In line with good governance principles, liquidation provides for a more thorough, transparent and public process than deregistration. The legal basis of the process of deregistering funds is also currently under investigation by the Financial Services Board (FSB), which has received independent legal advice indicating that deregistration may not be the correct legal procedure.

Jonathan Mort, a pension funds attorney in Cape Town, agrees. "The liquidation process provides employers, beneficiaries and fund trustees complete legal certainty that the existence of the fund has been extinguished and that there can be no future claims against the fund, the company or the employer or the trustees in their personal capacities, which is possible in the case of a deregistered fund, which can be resuscitated years - and even decades - later, if the fund is found to have assets or liabilities," he comments.

No further recourse

"Furthermore, the liquidation process involves open, transparent disclosure and a defined public engagement procedure including, for example, preliminary accounts and advertising to allow for public objections. As such, once a fund is liquidated, there is no further recourse against the fund, the employer or the fund trustees."

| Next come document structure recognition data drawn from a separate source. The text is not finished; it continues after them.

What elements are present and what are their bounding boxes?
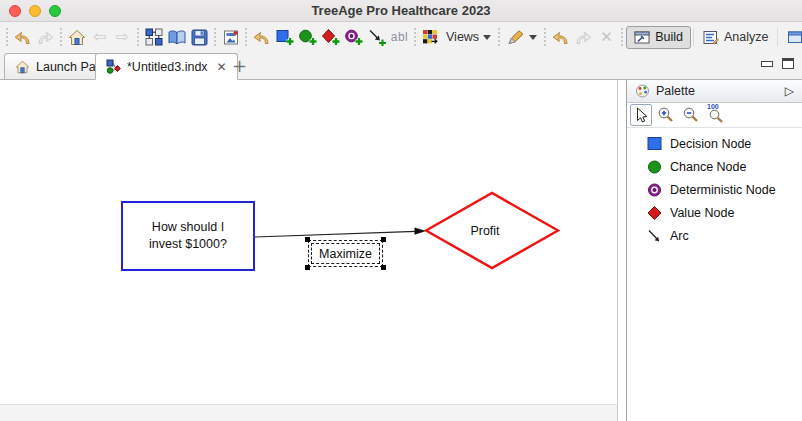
- tree-canvas[interactable]: How should I invest $1000? Maximize Prof…: [0, 80, 627, 421]
- build-perspective-icon: [634, 30, 650, 45]
- chance-node-icon: [647, 160, 662, 174]
- palette-item-chance-node[interactable]: Chance Node: [627, 155, 802, 178]
- report-image-icon: [222, 29, 240, 46]
- minimize-editor-icon[interactable]: [761, 61, 773, 67]
- palette-item-value-node[interactable]: Value Node: [627, 201, 802, 224]
- text-label-icon: abl: [388, 30, 412, 44]
- palette-toolbar: 100: [627, 103, 802, 128]
- back-button[interactable]: ⇦: [88, 25, 111, 49]
- add-chance-node-icon: [298, 28, 318, 46]
- toolbar-separator: [777, 28, 778, 46]
- palette-expand-icon[interactable]: ▷: [785, 84, 794, 98]
- zoom-out-tool-button[interactable]: [680, 104, 702, 126]
- change-node-type-button[interactable]: [250, 25, 273, 49]
- tree-redo-button[interactable]: [572, 25, 595, 49]
- tree-layout-button[interactable]: [142, 25, 165, 49]
- redo-icon: [36, 29, 55, 46]
- analyze-label: Analyze: [724, 30, 768, 44]
- decision-node[interactable]: How should I invest $1000?: [121, 201, 255, 271]
- perspective-analyze-button[interactable]: Analyze: [696, 27, 775, 48]
- tab-untitled3[interactable]: *Untitled3.indx ✕: [95, 53, 238, 80]
- analyze-perspective-icon: [703, 30, 719, 45]
- tree-diagram-icon: [145, 28, 163, 46]
- caret-down-icon: [529, 35, 537, 40]
- add-decision-node-button[interactable]: [273, 25, 296, 49]
- simulate-perspective-icon: [787, 30, 802, 44]
- home-icon: [68, 29, 86, 46]
- selection-handle[interactable]: [305, 265, 310, 270]
- undo-button[interactable]: [11, 25, 34, 49]
- build-label: Build: [655, 30, 683, 44]
- close-tab-icon[interactable]: ✕: [217, 60, 227, 74]
- style-pen-dropdown[interactable]: [503, 29, 541, 45]
- main-toolbar: ⇦ ⇨ abl: [0, 22, 802, 52]
- forward-button[interactable]: ⇨: [111, 25, 134, 49]
- add-label-button[interactable]: abl: [388, 25, 411, 49]
- selection-handle[interactable]: [305, 237, 310, 242]
- perspective-build-button[interactable]: Build: [626, 26, 691, 49]
- value-node-icon: [647, 206, 662, 220]
- zoom-in-icon: [657, 106, 675, 124]
- toolbar-separator: [498, 28, 500, 46]
- palette-item-decision-node[interactable]: Decision Node: [627, 132, 802, 155]
- add-arc-button[interactable]: [365, 25, 388, 49]
- undo-icon: [551, 29, 570, 46]
- palette-item-label: Deterministic Node: [670, 183, 776, 197]
- fullscreen-window-button[interactable]: [49, 5, 61, 17]
- palette-item-deterministic-node[interactable]: Deterministic Node: [627, 178, 802, 201]
- redo-button[interactable]: [34, 25, 57, 49]
- delete-x-icon: ✕: [600, 30, 613, 45]
- tree-undo-button[interactable]: [549, 25, 572, 49]
- palette-item-arc[interactable]: Arc: [627, 224, 802, 247]
- tab-untitled3-label: *Untitled3.indx: [127, 60, 208, 74]
- views-dropdown[interactable]: Views: [442, 30, 495, 44]
- zoom-100-tool-button[interactable]: 100: [705, 104, 727, 126]
- arc-label-box[interactable]: Maximize: [308, 240, 383, 267]
- open-model-button[interactable]: [165, 25, 188, 49]
- change-type-arrow-icon: [252, 29, 271, 46]
- maximize-editor-icon[interactable]: [782, 58, 794, 69]
- value-node[interactable]: Profit: [424, 190, 560, 271]
- canvas-page[interactable]: How should I invest $1000? Maximize Prof…: [0, 80, 618, 404]
- add-chance-node-button[interactable]: [296, 25, 319, 49]
- tab-launch-pad-label: Launch Pad: [36, 60, 103, 74]
- palette-item-label: Decision Node: [670, 137, 751, 151]
- arc-icon: [647, 229, 662, 243]
- minimize-window-button[interactable]: [29, 5, 41, 17]
- palette-item-list: Decision Node Chance Node Deterministic …: [627, 128, 802, 247]
- table-views-button[interactable]: [419, 25, 442, 49]
- caret-down-icon: [483, 35, 491, 40]
- save-floppy-icon: [191, 29, 208, 46]
- export-image-button[interactable]: [219, 25, 242, 49]
- close-window-button[interactable]: [9, 5, 21, 17]
- save-button[interactable]: [188, 25, 211, 49]
- palette-item-label: Chance Node: [670, 160, 746, 174]
- arc-label-text: Maximize: [319, 247, 372, 261]
- palette-header[interactable]: Palette ▷: [627, 80, 802, 103]
- add-deterministic-node-button[interactable]: [342, 25, 365, 49]
- new-tab-button[interactable]: +: [232, 55, 247, 77]
- selection-handle[interactable]: [381, 237, 386, 242]
- cursor-icon: [635, 107, 648, 123]
- pen-icon: [507, 29, 525, 45]
- delete-button[interactable]: ✕: [595, 25, 618, 49]
- views-grid-icon: [422, 29, 439, 45]
- zoom-in-tool-button[interactable]: [655, 104, 677, 126]
- palette-panel: Palette ▷ 100 Decision Node: [627, 80, 802, 421]
- toolbar-separator: [214, 28, 216, 46]
- perspective-switcher: Build Analyze Sim: [618, 22, 802, 52]
- home-button[interactable]: [65, 25, 88, 49]
- decision-node-icon: [647, 137, 662, 150]
- toolbar-separator: [621, 28, 623, 46]
- palette-title: Palette: [656, 84, 695, 98]
- back-arrow-icon: ⇦: [93, 29, 106, 45]
- toolbar-separator: [6, 28, 8, 46]
- toolbar-separator: [60, 28, 62, 46]
- titlebar: TreeAge Pro Healthcare 2023: [0, 0, 802, 22]
- select-tool-button[interactable]: [630, 104, 652, 126]
- add-value-node-button[interactable]: [319, 25, 342, 49]
- palette-icon: [635, 84, 650, 98]
- perspective-simulate-button[interactable]: Sim: [780, 27, 802, 47]
- selection-handle[interactable]: [381, 265, 386, 270]
- zoom-out-icon: [682, 106, 700, 124]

Employers or fund trustees who are considering wrapping up a retirement fund are well advised to seek professional advice to ensure they understand the full implications of opting for either deregistration or liquidation. "An independent and professional actuarial review of a fund's circumstances to determine the full extent of the fund's liabilities will ensure employers and fund trustees make informed decisions when wrapping up a fund," concludes Heymans.